[Recorded data]
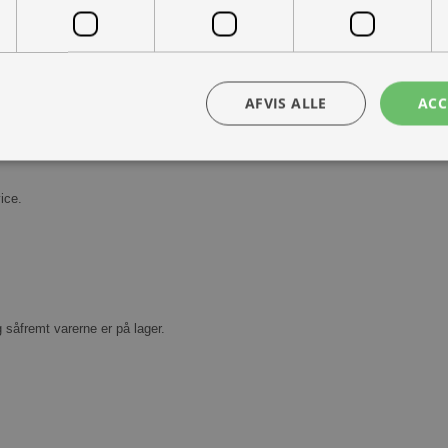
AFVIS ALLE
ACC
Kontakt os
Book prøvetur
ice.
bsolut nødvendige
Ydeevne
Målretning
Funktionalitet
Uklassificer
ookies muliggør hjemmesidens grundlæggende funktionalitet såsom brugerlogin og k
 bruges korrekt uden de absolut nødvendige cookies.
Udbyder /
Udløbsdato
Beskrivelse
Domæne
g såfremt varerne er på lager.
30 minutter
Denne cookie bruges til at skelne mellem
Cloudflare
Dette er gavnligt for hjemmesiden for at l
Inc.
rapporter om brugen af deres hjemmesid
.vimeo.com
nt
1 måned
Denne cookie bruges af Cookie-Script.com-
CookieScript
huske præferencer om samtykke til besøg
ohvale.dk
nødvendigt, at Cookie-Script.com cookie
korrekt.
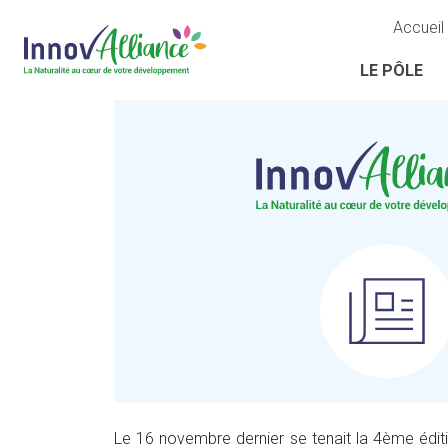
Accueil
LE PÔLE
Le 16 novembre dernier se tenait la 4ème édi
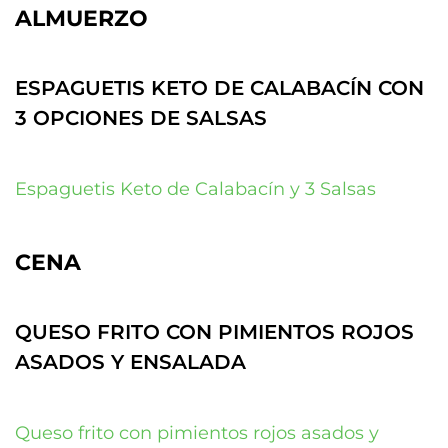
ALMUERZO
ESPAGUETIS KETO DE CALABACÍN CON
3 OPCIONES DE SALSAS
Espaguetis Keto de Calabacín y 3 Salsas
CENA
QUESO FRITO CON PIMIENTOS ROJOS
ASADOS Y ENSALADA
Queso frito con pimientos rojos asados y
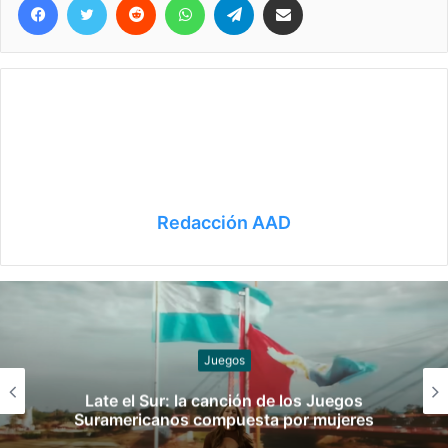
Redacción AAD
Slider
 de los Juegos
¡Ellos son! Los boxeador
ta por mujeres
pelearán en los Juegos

To do
Set down every entry exactly as it appears, but skip the pictures.

Your response
AFVIS ALLE
ACC
Kontakt os
Book prøvetur
ice.
bsolut nødvendige
Ydeevne
Målretning
Funktionalitet
Uklassificer
ookies muliggør hjemmesidens grundlæggende funktionalitet såsom brugerlogin og k
 bruges korrekt uden de absolut nødvendige cookies.
Udbyder /
Udløbsdato
Beskrivelse
Domæne
g såfremt varerne er på lager.
30 minutter
Denne cookie bruges til at skelne mellem
Cloudflare
Dette er gavnligt for hjemmesiden for at l
Inc.
rapporter om brugen af deres hjemmesid
.vimeo.com
nt
1 måned
Denne cookie bruges af Cookie-Script.com-
CookieScript
huske præferencer om samtykke til besøg
ohvale.dk
nødvendigt, at Cookie-Script.com cookie
korrekt.
Accueil
LE PÔLE
Le 16 novembre dernier se tenait la 4ème édi
ALMUERZO
ESPAGUETIS KETO DE CALABACÍN CON
3 OPCIONES DE SALSAS
Espaguetis Keto de Calabacín y 3 Salsas
CENA
QUESO FRITO CON PIMIENTOS ROJOS
ASADOS Y ENSALADA
Queso frito con pimientos rojos asados y
Redacción AAD
Slider
 de los Juegos
¡Ellos son! Los boxeador
ta por mujeres
pelearán en los Juegos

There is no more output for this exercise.